Your goal:
Below are some records; find each line that carries the word "Fisioterapia" and copy it.

Dataset entries
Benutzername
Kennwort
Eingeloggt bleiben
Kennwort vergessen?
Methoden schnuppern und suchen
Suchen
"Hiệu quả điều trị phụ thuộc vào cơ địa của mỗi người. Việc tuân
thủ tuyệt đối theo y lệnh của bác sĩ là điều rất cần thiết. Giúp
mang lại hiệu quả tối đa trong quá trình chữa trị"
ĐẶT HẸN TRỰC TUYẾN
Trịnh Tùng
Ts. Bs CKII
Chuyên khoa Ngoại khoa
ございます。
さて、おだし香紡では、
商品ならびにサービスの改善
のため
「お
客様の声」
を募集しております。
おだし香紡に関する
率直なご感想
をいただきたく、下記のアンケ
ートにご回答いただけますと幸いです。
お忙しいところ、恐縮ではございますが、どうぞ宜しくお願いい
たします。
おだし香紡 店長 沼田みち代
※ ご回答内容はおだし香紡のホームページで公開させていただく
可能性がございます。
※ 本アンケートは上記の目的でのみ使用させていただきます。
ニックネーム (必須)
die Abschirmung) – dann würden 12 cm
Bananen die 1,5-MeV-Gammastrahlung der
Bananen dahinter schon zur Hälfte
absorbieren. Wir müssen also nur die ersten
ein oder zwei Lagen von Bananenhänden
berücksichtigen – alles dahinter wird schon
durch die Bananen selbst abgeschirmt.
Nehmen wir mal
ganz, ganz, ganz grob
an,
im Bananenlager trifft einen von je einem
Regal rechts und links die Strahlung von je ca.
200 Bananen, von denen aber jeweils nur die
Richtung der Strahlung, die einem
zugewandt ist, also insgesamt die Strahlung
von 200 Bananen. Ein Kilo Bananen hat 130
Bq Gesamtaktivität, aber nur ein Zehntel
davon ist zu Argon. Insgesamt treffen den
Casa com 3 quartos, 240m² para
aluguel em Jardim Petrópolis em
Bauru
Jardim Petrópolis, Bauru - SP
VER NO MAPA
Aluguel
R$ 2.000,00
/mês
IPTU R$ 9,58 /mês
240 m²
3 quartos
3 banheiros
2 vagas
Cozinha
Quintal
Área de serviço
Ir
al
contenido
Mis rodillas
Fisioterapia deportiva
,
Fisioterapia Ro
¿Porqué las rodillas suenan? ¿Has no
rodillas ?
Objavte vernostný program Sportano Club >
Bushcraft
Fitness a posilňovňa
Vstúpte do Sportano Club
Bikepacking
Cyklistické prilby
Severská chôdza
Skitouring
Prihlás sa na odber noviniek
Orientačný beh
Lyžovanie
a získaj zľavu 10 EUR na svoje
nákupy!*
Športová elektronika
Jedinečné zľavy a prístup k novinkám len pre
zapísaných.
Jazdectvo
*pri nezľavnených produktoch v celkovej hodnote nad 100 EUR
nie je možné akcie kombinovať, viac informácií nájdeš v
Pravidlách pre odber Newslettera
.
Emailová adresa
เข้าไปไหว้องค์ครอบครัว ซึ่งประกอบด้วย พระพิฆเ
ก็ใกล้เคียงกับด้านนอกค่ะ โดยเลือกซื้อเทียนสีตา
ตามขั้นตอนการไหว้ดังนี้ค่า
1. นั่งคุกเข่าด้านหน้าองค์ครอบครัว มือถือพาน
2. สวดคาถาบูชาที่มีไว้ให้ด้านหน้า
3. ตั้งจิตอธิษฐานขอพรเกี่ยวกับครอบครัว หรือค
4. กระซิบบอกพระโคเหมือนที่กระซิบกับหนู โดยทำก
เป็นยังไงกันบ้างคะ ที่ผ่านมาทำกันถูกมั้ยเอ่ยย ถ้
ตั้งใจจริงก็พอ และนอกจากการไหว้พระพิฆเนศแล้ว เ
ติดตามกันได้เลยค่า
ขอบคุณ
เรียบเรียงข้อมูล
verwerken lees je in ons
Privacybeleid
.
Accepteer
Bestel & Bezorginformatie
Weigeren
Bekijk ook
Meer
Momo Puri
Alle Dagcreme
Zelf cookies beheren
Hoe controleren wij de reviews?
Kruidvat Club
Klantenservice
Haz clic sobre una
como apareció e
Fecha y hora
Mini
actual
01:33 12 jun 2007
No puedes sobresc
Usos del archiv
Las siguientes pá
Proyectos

Answer to this task:
Fisioterapia deportiva
Fisioterapia Ro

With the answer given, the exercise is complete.